Bambuterol, Montelukast sodium, Moderate persistent asthma, Pulmnory function tests.
Asthma is a common chronic disorder of the airways that involves a complex interaction of airflow obstruction, bronchial hyperresponsiveness and inflammation. This interaction can be highly variable among patients and within patients over time [1]. Acute and chronic inflammation can affect not only the airway caliber and airflow but also underlying bronchial hyperresponsiveness, which enhances susceptibility to bronchospasm [2]. Although the occurrence of asthma has increased significantly over the last decades in children and adults, major advances have been made in understanding the pathophysiology of this chronic inflammatory disease which leads to episodic worsening of air way function, mucus production, cough and other symptoms [3]. Cysteinyl leukotrienes (CysLTs) are important mediators of asthma, LTs are eicosanoids derived from arachidonic acid via the 5-lipoxygenase pathway and are produced and released from inflammatory cells such as eosinophils and mast cells and alveolar macrophages [4]. They induce bronchoconstriction, mucous secretion, increased vascular permeability, and by this way they play an important role in the pathophysiology of asthma [5,6,7]. Antileukotriene agents, including montelukast, zafirlukast, pranlukast and the 5-lipoxygenase inhibitor zileuton, act by blocking the effects of the cysteinyl leukotrienes [8,9]. Montelukast sodium is a potent oral leukotriene-D4-receptor antagonist (cysteinyl leukotriene [Cys LT 1]-receptor antagonist) approved for the treatment of chronic asthma in patients aged 6 years and older [10,11]. Bambuterol is a long acting β- adrenoceptor agonist (LABA) used in the treatment of asthma. It is a biscarbamate ester prodrug of the β2-adrenoceptor agonist terbutaline Bambuterol, which is inactive at adrenergic receptors, is converted to terbutaline via oxidation and hydrolysis primarily by butyrylcholinesterase [12,13]. As other LABAs, bambuterol is used in the long-term management of persistent asthma and should not be utilized as a rescue medication for short-term relief of asthma symptoms. This study was designed to evaluate the preventive effect of bambuterol or montelukast sodium in patients with moderate persistent asthma.
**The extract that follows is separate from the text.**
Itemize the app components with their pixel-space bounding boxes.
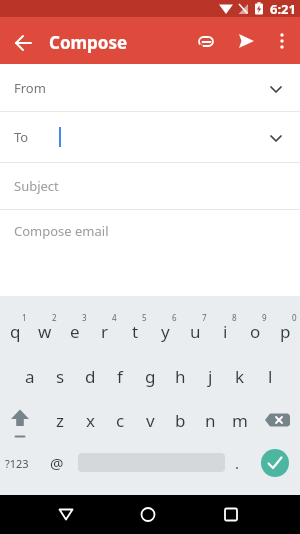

Forty patients with moderate persistent asthma were recruited from the Outpatient Clinic at Al-Amal Specialized Hospital and divided randomly into two groups 20 patient each. The 1st group: 20 patients, 18 males and 2 females aged 42 ± 11 years, were given bambuterol (Bambec, AstraZeneca) 20 mg orally once daily. The 2nd group: 20 patients, 15 males and 5 females aged 40 ± 11 years were given montelukast (Singulair, MSD) l0mg orally once daily. All treatments were given for 4 weeks. Moderate persistent asthma was diagnosed according to the guidelines of the Global Initiative for Asthma and the National Asthma Education and Prevention Program.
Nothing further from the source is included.